In two generations, county boundaries have gone from being the central determining factor for legislative boundaries to one of the least important. With House seats expected to require roughly 40,000 residents and Senate seats 100,000, large urban county delegations of fifteen or twenty or more are expected to increase, while rural districts will be a conglomeration of precincts from numerous counties.
Two other milestones have further reduced the importance of considering counties in the reapportionment process: the creation of county Home Rule in the 1970s which took legislators out of the role of running county governments and a 1990s court case which required weighted voting on county legislative delegations.

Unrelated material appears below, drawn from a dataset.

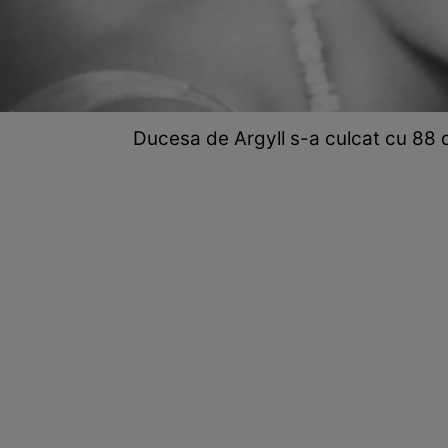
Ducesa de Argyll s-a culcat cu 88 de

This trend has generated some pushback from local elected officials who are concerned that small rural counties are getting increasingly shut out of what they believe to be fair representation.
The concern over diminishing rural clout was key in the lawsuit filed over the 2000 reapportionment (Murdaugh vs. McConnell) complained that Colleton County, a small rural county, which had just enough population for a single State House district, had been cut into 4 legislative districts, diluting its representation in the House. Georgetown County later joined the suit out of similar concerns, as did several other private citizens.

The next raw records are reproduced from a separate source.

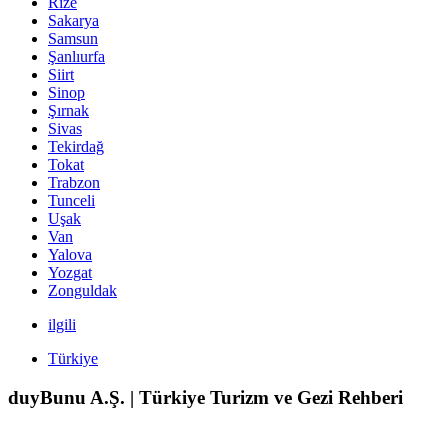
Rize
Sakarya
Samsun
Şanlıurfa
Siirt
Sinop
Şırnak
Sivas
Tekirdağ
Tokat
Trabzon
Tunceli
Uşak
Van
Yalova
Yozgat
Zonguldak
ilgili
Türkiye
duyBunu A.Ş. | Türkiye Turizm ve Gezi Rehberi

A point of view expressed by some of the plantiffs was when a county comprised just a small fraction of a legislator's district, that legislator would have little incentive to represent that county's interest in the legislature, favoring counties which comprise a larger share of their district.

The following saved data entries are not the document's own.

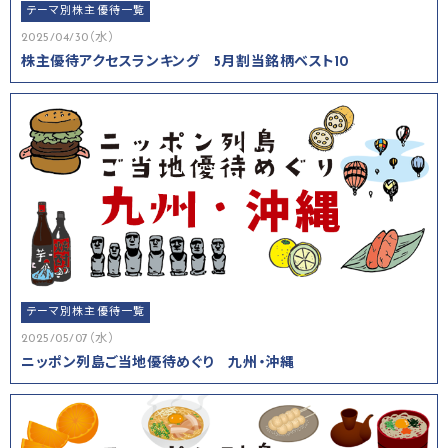
テーマ別株主優待一覧
2025/04/30（水）
株主優待アクセスランキング 5月割当銘柄ベスト10
テーマ別株主優待一覧
2025/05/07（水）
ニッポン列島ご当地優待めぐり 九州・沖縄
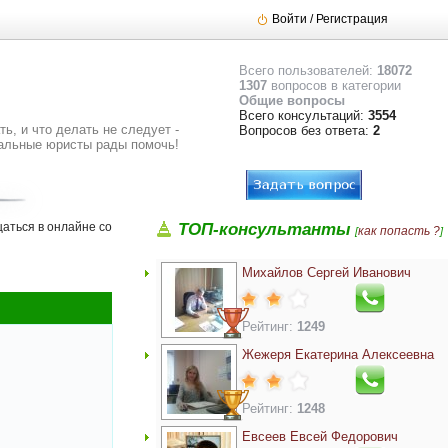
Войти / Регистрация
Всего пользователей:
18072
1307
вопросов в категории
Общие вопросы
Всего консультаций:
3554
ь, и что делать не следует -
Вопросов без ответа:
2
альные юристы рады помочь!
аться в онлайне со
ТОП-консультанты
как попасть ?
[
]
Михайлов Сергей Иванович
Рейтинг:
1249
Жежеря Екатерина Алексеевна
Рейтинг:
1248
Евсеев Евсей Федорович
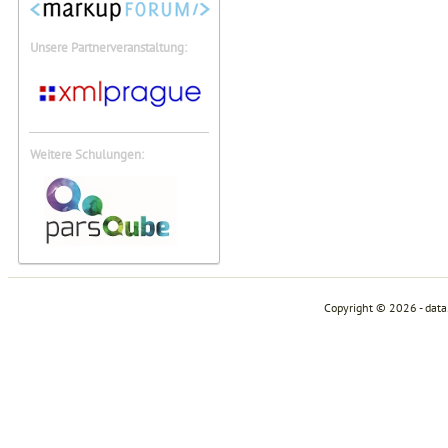
Unsere Partnerveranstaltung:
Weitere Schulungen:
Copyright © 2026 - dat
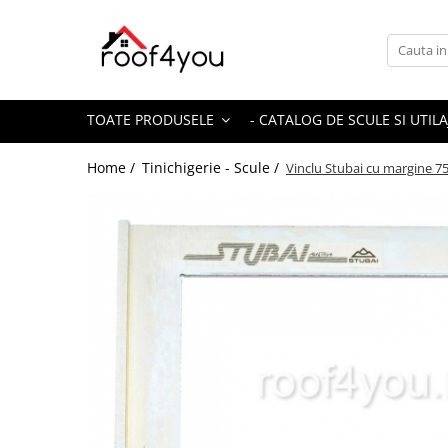
Toate Produsele
Tinichigerie - Scule
TOATE PRODUSELE
- CATALOG DE SCULE SI UTILA
Foarfeci
Foarfeci pelican
Home /
Tinichigerie - Scule /
Vinclu Stubai cu margine 
Foarfeci de stanga (L)
Foarfeci de dreapta (R)
Foarfeci cu taiere dreapta
Foarfeci pentru crestaturi
Foarfeci speciale
Seturi foarfeci
Clesti
Clesti 45°
Clesti 90°
Clesti drepti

But legislators likely had little choice in how districts were drawn in rural areas like Colleton County, forced to meet a wide range of criteria far removed from the need to comply with county boundaries. The court's ruling sided with the defendants:
Like all traditional districting principles adhered to by the state legislature, the principle of preserving county lines occupies a subordinate role to the federal *649 directives embodied in the United States Constitution and the Voting Rights Act when the court is called upon to implement remedial redistricting plans. We do not find that the preservation of county lines continues to enjoy a preeminent role in the court's redistricting task. (p. 24)
As the court ruling pointed out ten years ago, various issues will impact how the lines will be drawn, most notably impacting counties with large black populations. Small rural counties will often be split up, with predominately black areas drawn into majority-black districts intended to satisfy Justice Department expectations under the Voting Rights Act and white areas into other seats (though the number of majority-white rural seats has declined considerably). In the state's larger rural areas - the Pee Dee and rural Lowcountry, seats often creep across county lines to keep existing seats from having to be eliminated entirely and moved elsewhere.
Other states have either mandated protecting county boundaries in redistricting by statute or adopted this policy in practice, but generally courts have not upheld these protections elsewhere either.
Given the trends, it's hard to see that we won't hear similar complaints as those voiced by rural interests after the 2000 census and subsequent redistricting, but given the court's position, we doubt there's much, if any, impact those complaints will have upon the final outcome.